Work to be completed:
What lines in the records below contain the string "LATC"? Copy every one.

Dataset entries

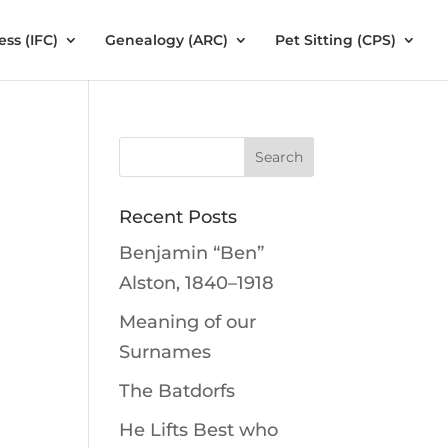
ess (IFC)
Genealogy (ARC)
Pet Sitting (CPS)
Recent Posts
Benjamin “Ben”
Alston, 1840–1918
Meaning of our
Surnames
The Batdorfs
He Lifts Best who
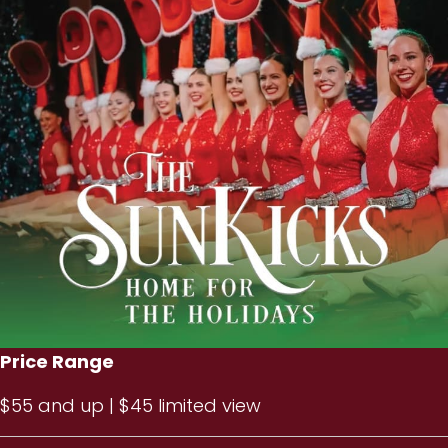
Price Range
$55 and up | $45 limited view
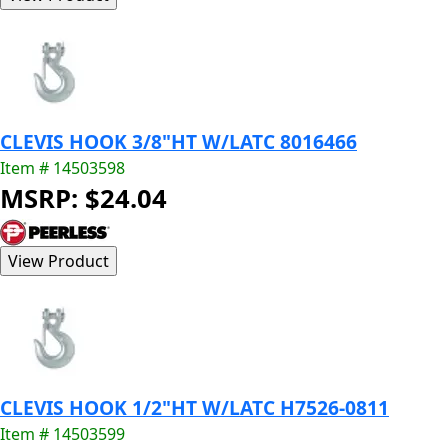
CLEVIS HOOK 3/8"HT W/LATC 8016466
Item # 14503598
MSRP: $24.04
CLEVIS HOOK 1/2"HT W/LATC H7526-0811
Item # 14503599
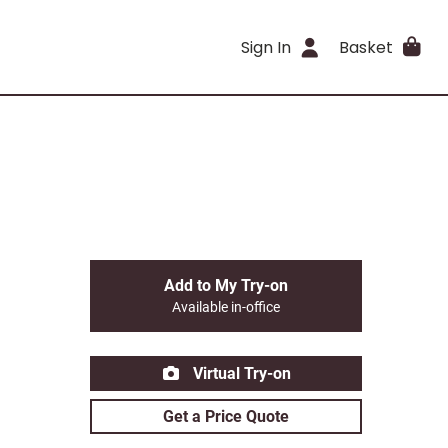
Sign In
Basket
Add to My Try-on
Available in-office
Virtual Try-on
Get a Price Quote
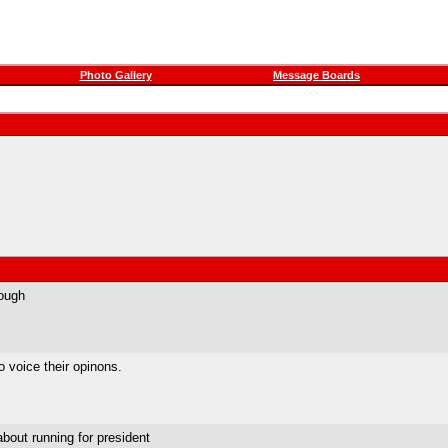
Photo Gallery
Message Boards
rough
 voice their opinons.
about running for president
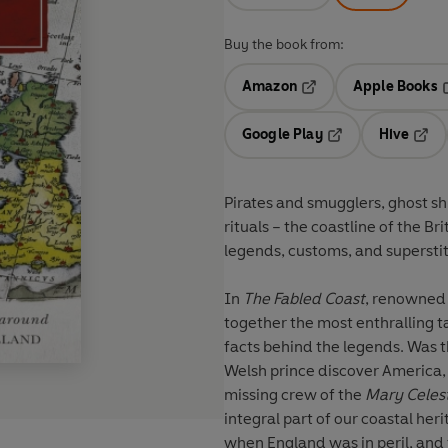
Buy the book from:
Amazon
Apple Books
Opens in a new tab
O
Google Play
Hive
Opens in a new t
Open
Pirates and smugglers, ghost sh
rituals – the coastline of the Bri
legends, customs, and superstit
In
The Fabled Coast
, renowned 
together the most enthralling ta
facts behind the legends. Was 
Welsh prince discover America
missing crew of the
Mary Celes
integral part of our coastal her
when England was in peril, and t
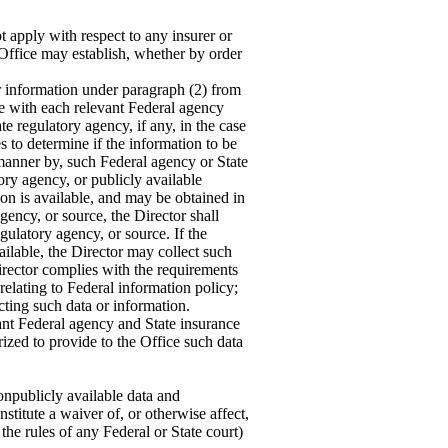
 apply with respect to any insurer or
e Office may establish, whether by order
r information under paragraph (2) from
nate with each relevant Federal agency
te regulatory agency, if any, in the case
es to determine if the information to be
 manner by, such Federal agency or State
tory agency, or publicly available
ion is available, and may be obtained in
gency, or source, the Director shall
gulatory agency, or source. If the
ailable, the Director may collect such
 Director complies with the requirements
(relating to Federal information policy;
ing such data or information.
ant Federal agency and State insurance
rized to provide to the Office such data
npublicly available data and
nstitute a waiver of, or otherwise affect,
the rules of any Federal or State court)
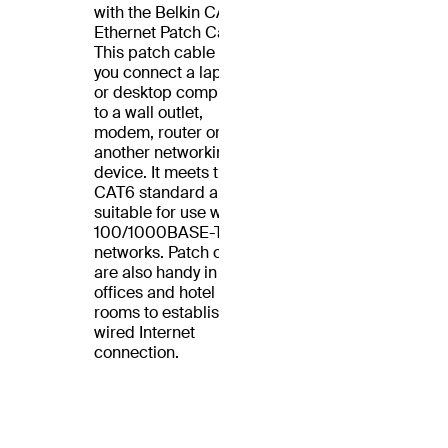
with the Belkin CAT6
Ethernet Patch Cable.
This patch cable lets
you connect a laptop
or desktop computer
to a wall outlet,
modem, router or
another networking
device. It meets the
CAT6 standard and is
suitable for use with
100/1000BASE-T
networks. Patch cables
are also handy in home
offices and hotel
rooms to establish a
wired Internet
connection.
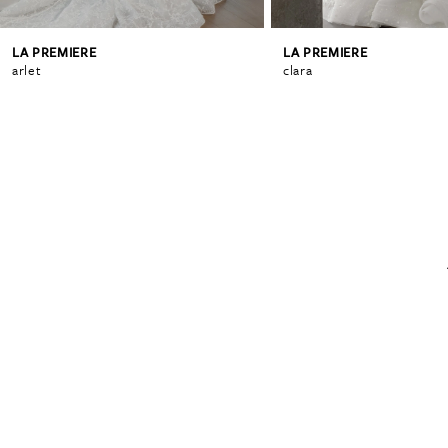
LA PREMIERE
LA PREMIERE
6
arlet
clara
7
8
9
10
11
12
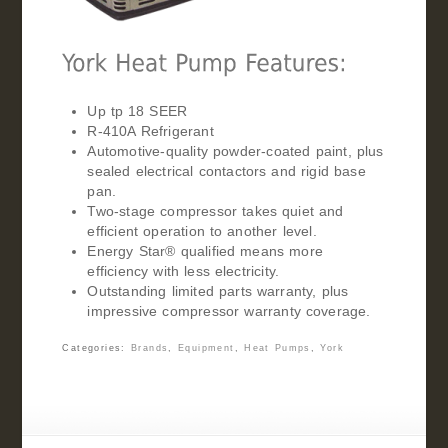
Up tp 18 SEER
R-410A Refrigerant
Automotive-quality powder-coated paint, plus
sealed electrical contactors and rigid base
pan.
Two-stage compressor takes quiet and
efficient operation to another level.
Energy Star® qualified means more
efficiency with less electricity.
Outstanding limited parts warranty, plus
impressive compressor warranty coverage.
Categories:
Brands
,
Equipment
,
Heat Pumps
,
York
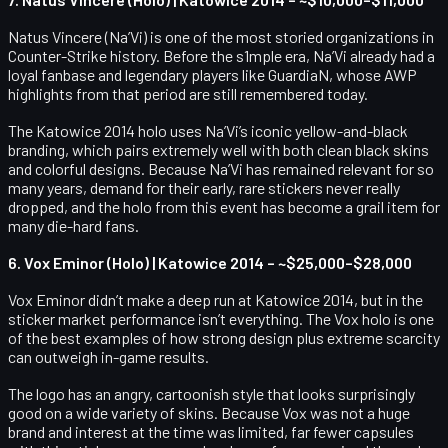
Natus Vincere (Na’Vi) is one of the most storied organizations in
Counter-Strike history. Before the s1mple era, Na’Vi already had a
loyal fanbase and legendary players like GuardiaN, whose AWP
highlights from that period are still remembered today.
The Katowice 2014 holo uses Na’Vi’s iconic yellow-and-black
branding, which pairs extremely well with both clean black skins
and colorful designs. Because Na’Vi has remained relevant for so
many years, demand for their early, rare stickers never really
dropped, and the holo from this event has become a grail item for
many die-hard fans.
6. Vox Eminor (Holo) | Katowice 2014 – ~$25,000–$28,000
Vox Eminor didn’t make a deep run at Katowice 2014, but in the
sticker market performance isn’t everything. The Vox holo is one
of the best examples of how strong design plus extreme scarcity
can outweigh in-game results.
The logo has an angry, cartoonish style that looks surprisingly
good on a wide variety of skins. Because Vox was not a huge
brand and interest at the time was limited, far fewer capsules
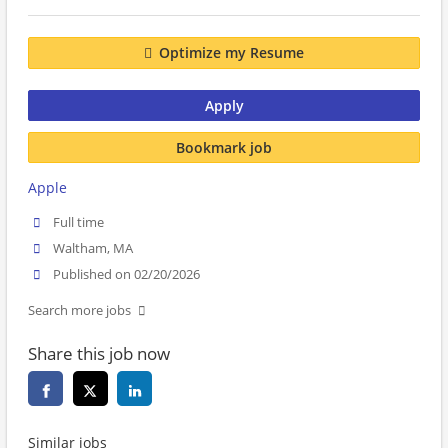
Optimize my Resume
Apply
Bookmark job
Apple
Full time
Waltham, MA
Published on 02/20/2026
Search more jobs
Share this job now
Similar jobs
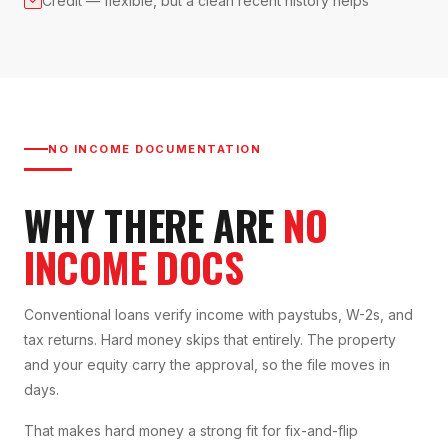
Credit — flexible, but a clean recent history helps
NO INCOME DOCUMENTATION
WHY THERE ARE
NO
INCOME DOCS
Conventional loans verify income with paystubs, W-2s, and
tax returns. Hard money skips that entirely. The property
and your equity carry the approval, so the file moves in
days.
That makes hard money a strong fit for fix-and-flip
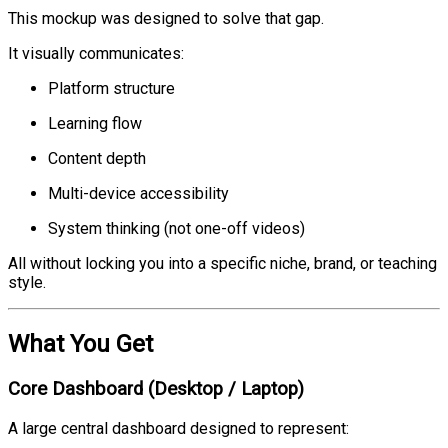
This mockup was designed to solve that gap.
It visually communicates:
Platform structure
Learning flow
Content depth
Multi-device accessibility
System thinking (not one-off videos)
All without locking you into a specific niche, brand, or teaching
style.
What You Get
Core Dashboard (Desktop / Laptop)
A large central dashboard designed to represent:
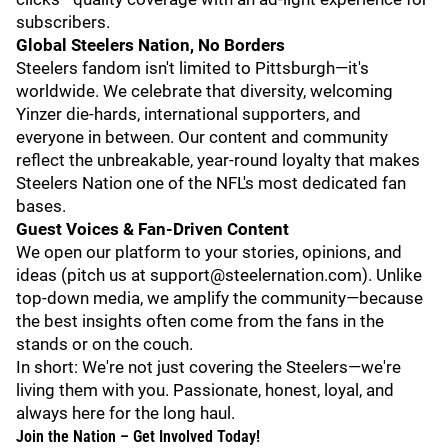
subscribers.
Global Steelers Nation, No Borders
Steelers fandom isn't limited to Pittsburgh—it's
worldwide. We celebrate that diversity, welcoming
Yinzer die-hards, international supporters, and
everyone in between. Our content and community
reflect the unbreakable, year-round loyalty that makes
Steelers Nation one of the NFL's most dedicated fan
bases.
Guest Voices & Fan-Driven Content
We open our platform to your stories, opinions, and
ideas (pitch us at support@steelernation.com). Unlike
top-down media, we amplify the community—because
the best insights often come from the fans in the
stands or on the couch.
In short: We're not just covering the Steelers—we're
living them with you. Passionate, honest, loyal, and
always here for the long haul.
Join the Nation – Get Involved Today!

Solution for this task:
CLEVIS HOOK 3/8"HT W/LATC 8016466
CLEVIS HOOK 1/2"HT W/LATC H7526-0811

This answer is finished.